There is a page on the site that is available only after you log in to the site.

Need to parse this page. How can this be done? That is, first, whether somehow to log in programmatically, and then how to parse, I'll figure it out :)

The languages ​​you want to use are Python or Java (more preferable). But if you need some other specific language or framework for this, then I’ll learn, no big deal. Need a recommendation, I will be grateful

  • See how authorization goes on the site: ctrl + shift + i -> network. Go to the login page -> login -> click on the first entry in the network tab. Look at what the user sends (the Form Data tab), with what headers (request headers) - pay attention to the cookie string, it may be useful, and what the server responds (response headers) - focus on Set-Cookie - these are some of these cookies We will use in subsequent requests. - XxX
  • Next, write an authorization function that will send a post-request for authorization (to the page specified in the Referer field in the same network'a tab). If everything went well, the program should find and write (in the database, for example) all keys + values ​​for the Set-Cookie in the response. in subsequent requests just add these cookies to the heder, and you will be happy :) If at some point the server starts to return 403 errors - re-use the authorization function and update the values ​​of the cookies - XxX

2 answers 2

Look at the authorization on the site: ctrl + shift + i ( chrome ) -> network . Go to the login page -> login -> click on the first entry in the network tab.

Take a look:

  1. what the user sends ( Form Data tab)
  2. with what headers ( request headers ) - pay attention to the line with the cookie, it can be useful
  3. and that the server responds ( response headers ) - attention to Set-Cookie - these are the cookies (or some of them) that the program will / can use in its requests. Also, a token can be used for authentication - view the response body.

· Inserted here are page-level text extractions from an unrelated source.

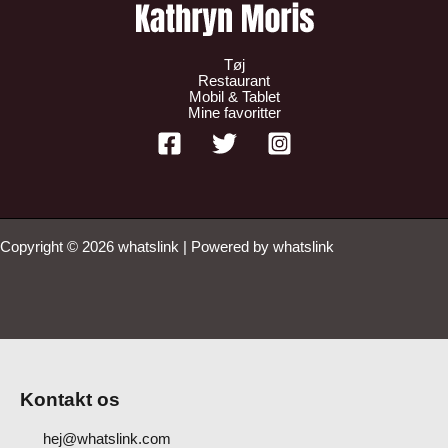
Tøj
Restaurant
Mobil & Tablet
Mine favoritter
Copyright © 2026 whatslink | Powered by whatslink
Kontakt os
hej@whatslink.com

Next, write an authorization function that will send a post-request for authorization ( to the page specified in the Referer field in the same network'a tab ). If everything went well, the program should find and write ( in the database, for example ) all the values ​​for a Set-Cookie or some kind of token in the server response header. In subsequent requests, simply add these cookies to the request header.

If at some point the server starts to return 403 errors - re-use the authorization function and update the cookie values.

    You can see the parameters of the request sent by the browser when logging in to the browser console. If this request is programmatically repeated, you will need to obtain authorization data. It may be a cookie for example, or a token in the response body.

    Next you need through the same browser console to see which request the site sends to a private resource. Authorization data must be attached to the request. In the form of a request header usually.

    Next you need to repeat this request programmatically. The language can be used any, nothing new and special need to learn. The main thing is to find out the parameters of the request.